------ Task inputs ------
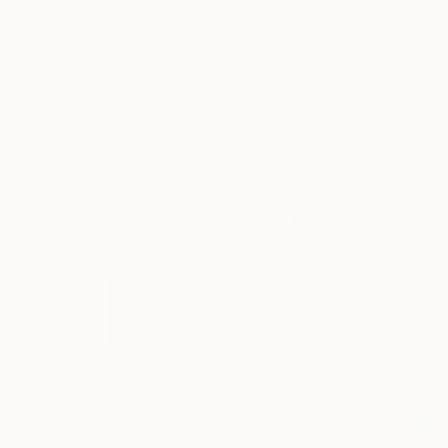
$599
"Whispers of the Dunes" Painting
Olena Budakova, Morocco
Oil on Canvas
40.6 x 30.5 cm
$11,130
"Arches, Boat, and Fish" Painting
Moustapha El Afrougui, Morocco
Oil on Canvas
37.6 x 44.4 cm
------
Task prompt. Copy out each line in the listing that has the word "Painting".

Solution.
"Whispers of the Dunes" Painting
"Arches, Boat, and Fish" Painting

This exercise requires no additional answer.